When a play carries a title like Anatomy of a Suicide, audiences often expect a clinical examination of death. What they will encounter instead is something far more unsettling — a discovery of what remains behind.
Written by 2018 Susan Smith Blackburn Prize winner, playwright Alice Birch — Anatomy of a Suicide follows three women: Carol, Anna and Bonnie (mother, daughter and granddaughter) who occupy the same theatrical space with their stories intersecting across time in a daring narrative structure that has earned international acclaim since its 2017 premiere at London’s Royal Court Theatre.
For director, Mohit Takalkar, the play’s power however revealed itself long before rehearsals began. “The play was a structural shock before an emotional shock. I had never encountered a play where three generations coexist so fluidly and violently inside the same theatrical breath,” begins Mohit, expressing his first impressions after indulging in the story.

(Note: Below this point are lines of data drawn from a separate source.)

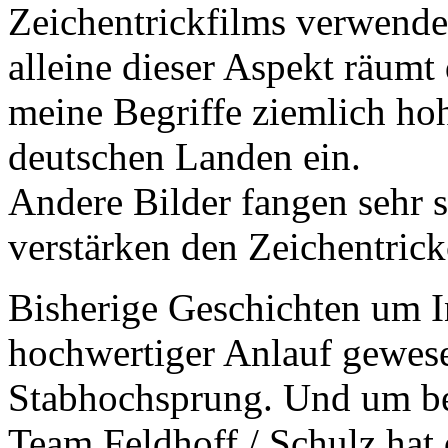
Zeichentrickfilms verwende
alleine dieser Aspekt räum
meine Begriffe ziemlich ho
deutschen Landen ein.
Andere Bilder fangen sehr
verstärken den Zeichentrick
Bisherige Geschichten um I
hochwertiger Anlauf gewes
Stabhochsprung. Und um bei
Team Feldhoff / Schulz hat 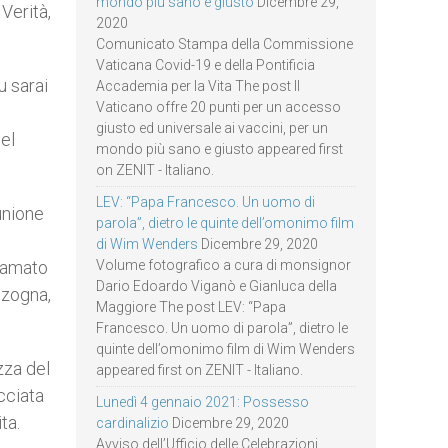
mondo più sano e giusto
Dicembre 29,
Verità,
2020
Comunicato Stampa della Commissione
Vaticana Covid-19 e della Pontificia
u sarai
Accademia per la Vita The post Il
Vaticano offre 20 punti per un accesso
giusto ed universale ai vaccini, per un
nel
mondo più sano e giusto appeared first
on ZENIT - Italiano.
LEV: “Papa Francesco. Un uomo di
unione
parola”, dietro le quinte dell’omonimo film
di Wim Wenders
Dicembre 29, 2020
Volume fotografico a cura di monsignor
 amato
Dario Edoardo Viganò e Gianluca della
enzogna,
Maggiore The post LEV: “Papa
Francesco. Un uomo di parola”, dietro le
quinte dell’omonimo film di Wim Wenders
ezza del
appeared first on ZENIT - Italiano.
cciata
Lunedì 4 gennaio 2021: Possesso
ta.
cardinalizio
Dicembre 29, 2020
Avviso dell’Ufficio delle Celebrazioni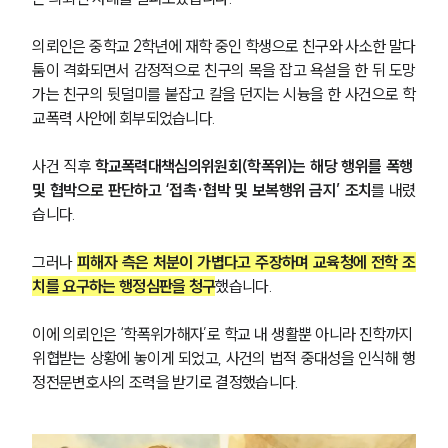
의뢰인은 중학교 2학년에 재학 중인 학생으로 친구와 사소한 말다
툼이 격화되면서 감정적으로 친구의 목을 잡고 욕설을 한 뒤 도망
가는 친구의 뒷덜미를 붙잡고 칼을 던지는 시늉을 한 사건으로 학
교폭력 사안에 회부되었습니다.
사건 직후 
학교폭력대책심의위원회(학폭위)는 해당 행위를 폭행 
및 협박으로 판단하고 ‘접촉·협박 및 보복행위 금지’ 조치
를 내렸
습니다.
그러나 
피해자 측은 처분이 가볍다고 주장하며 교육청에 전학 조
치를 요구하는 행정심판을 청구
했습니다.
이에 의뢰인은 ‘학폭위가해자’로 학교 내 생활뿐 아니라 진학까지 
위협받는 상황에 놓이게 되었고, 사건의 법적 중대성을 인식해 행
정전문변호사의 조력을 받기로 결정했습니다.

What began as an experiment gradually reveals itself as an exploration of deep emotions on stage. Carol struggles with severe depression, Anna battles addiction and Bonnie attempts to build a life free from the shadows that preceded her. Yet Alice’s writing resists easy explanations, questioning whether pain is inherited, learned, repeated or endured.
Though rooted in a British context, the play finds an uncanny familiarity in Indian households. “In India, we still inherit silence very efficiently within families. Particularly around mental health, addiction, caregiving, emotional exhaustion and women’s inner lives. People weren’t saying, ‘I know someone like this.’ They were saying: this silence exists in my family,” explains the director. For Mohit, the play’s greatest revelation was its focus on continuity rather than catastrophe. “The play wasn’t treating suicide as an isolated act. It was examining emotional inheritance. The way pain mutates, survives, hides and sometimes quietly repeats across generations,” avers Mohit.
Our discussions with Mohit further revealed that he intended for the production to resist the temptation of sensationalising suffering. Instead of dramatic spectacle, the attempt is to find meaning in pauses, unfinished conversations and moments of missed connection. The focus remains firmly on human complexity, refusing easy diagnoses or simple explanations.
In a cultural moment increasingly concerned with mental health and intergenerational trauma, Anatomy of a Suicide offers neither solutions nor certainty. What it provides instead is a rare opportunity to witness how the stories that families avoid discussing can continue to shape the lives that follow.
INR 500. June 6, 3.30 pm & 7.30 pm. At Ranga Shankara, JP Nagar.